S’il a finalement admis être un agent double, ses aveux étaient truffés de mensonges et de faux-fuyants, indiquent les documents déclassifiés, notamment qu’il avait cessé d’espionner pour le KGB en 1946, alors qu’en réalité il avait toujours travaillé pour eux.
Les cinq de Cambridge
Deux jours après leur conversation, M. Philby a de nouveau rencontré M. Elliott et lui a remis un compte rendu dactylographié de six pages détaillant son recrutement par les communistes et son travail avec eux. Peu après, celui-ci s’enfuit à bord d’un bateau à vapeur russe et fit défection à Moscou.
Les transcriptions font partie d’un groupe de dossiers auparavant très secrets du MI5 remis aux Archives nationales, couvrant les premières années du service de sécurité, d’avant la Première Guerre mondiale jusqu’aux années 1970.
M. Philby était membre du réseau d’espionnage de Cambridge, ou des Cinq de Cambridge, avec Donald Maclean, Guy Burgess, Sir Anthony Blunt et John Cairncross.
Ils ont été appelés ainsi parce qu’ils avaient tous été recrutés par des agents soviétiques pendant ou après leurs études à l’université de Cambridge.
Dans les années qui ont suivi, les cinq hommes ont pu accéder à des postes importants à Whitehall, dans les services de renseignement britanniques et au Foreign Office.
Le réseau d’espionnage a été actif entre les années 1930 et 1950, pendant la Seconde Guerre mondiale et le début de la Guerre froide.
Les deux premiers à être découverts sont MM. Maclean et Burgess, qui ont tous deux fui en Russie en 1951 pour éviter d’être démasqués en tant qu’espions ; les décrypteurs américains étaient sur le point de décoder les messages secrets que M. Maclean avait envoyés alors qu’il était en poste à Washington pendant la Seconde Guerre mondiale.
En conséquence, des soupçons pesaient sur M. Philby, qui fut contraint de quitter le MI6. Plus tard, M. Philby déclara à M. Elliott qu’il avait prévenu M. Maclean qu’il était sur le point d’être arrêté.
L’énigme Philby
Cependant, le service de sécurité, le MI5, n’a pas pu prouver sa culpabilité et il a été discrètement réadmis au MI6 en 1956, et envoyé à Beyrouth pour opérer comme correspondant au Moyen-Orient pour The Observer.

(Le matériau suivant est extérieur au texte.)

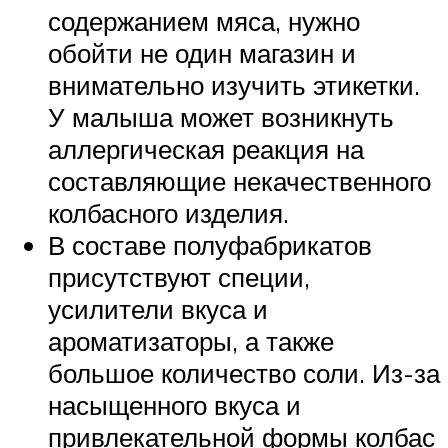
содержанием мяса, нужно
обойти не один магазин и
внимательно изучить этикетки.
У малыша может возникнуть
аллергическая реакция на
составляющие некачественного
колбасного изделия.
В составе полуфабрикатов
присутствуют специи,
усилители вкуса и
ароматизаторы, а также
большое количество соли. Из-за
насыщенного вкуса и
привлекательной формы колбас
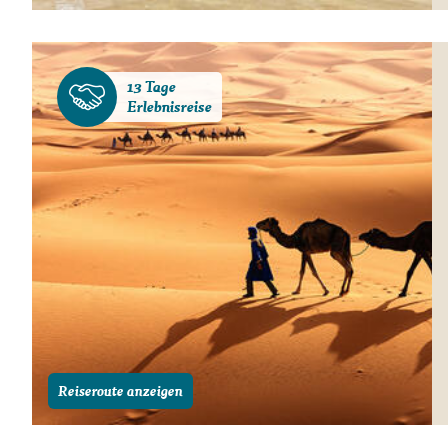
13 Tage
Erlebnisreise
Reiseroute anzeigen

Fin 1962, de nouvelles preuves sont apparues et le chef du MI6, Sir Dick White, a envoyé M. Elliott pour confronter M. Philby au Liban.

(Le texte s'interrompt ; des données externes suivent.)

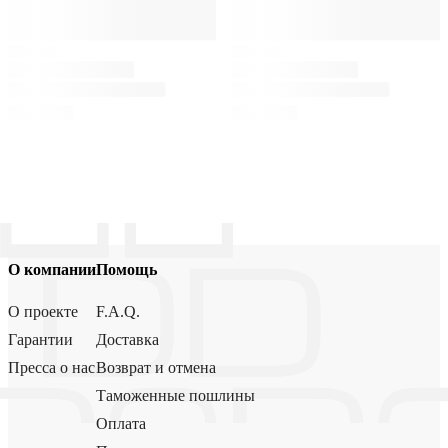
О компании
Помощь
О проекте
F.A.Q.
Гарантии
Доставка
Пресса о нас
Возврат и отмена
Таможенные пошлины
Оплата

D’autres documents montrent que les enquêteurs du MI5 ont été déconcertés par M. Philby, les interrogateurs étant convaincus de sa culpabilité, sans pouvoir produire de preuves concluantes.
Finalement, le principal interrogateur du MI5, Jim Skardon, s’entretint avec Philby mais déclara qu’il le trouvait « plus énigmatique que jamais ».
Selon les documents déclassifiés, M. Skardon a fait part de sa perplexité quant au fait que M. Philby n’était pas plus contrarié d’être accusé d’espionnage. Il a ensuite expliqué que sa formation au SIS avait donné à M. Philby la capacité de garder un visage impassible.
Les agents du MI5 ont donc admis à l’époque qu’ils n’avaient rien pour corroborer leurs soupçons, écrivant qu’ils continueraient à surveiller les activités de M. Philby.
Sir Anthony Blunt, qui est devenu l’arpenteur des tableaux de la Reine et un éminent critique d’art, a fini par admettre sa trahison en 1963. Il a coopéré avec les autorités en échange de son immunité, ce qui lui a permis de continuer à exercer ses fonctions jusqu’à sa retraite en 1972.
En 1964, John Cairncross a admis avoir fait de l’espionnage mais n’a pas été poursuivi. Il n’a pas été publiquement identifié comme le cinquième homme du réseau d’espionnage jusqu’à ce qu’il soit cité dans deux livres écrits par d’anciens agents du KGB en 1990 et 1995.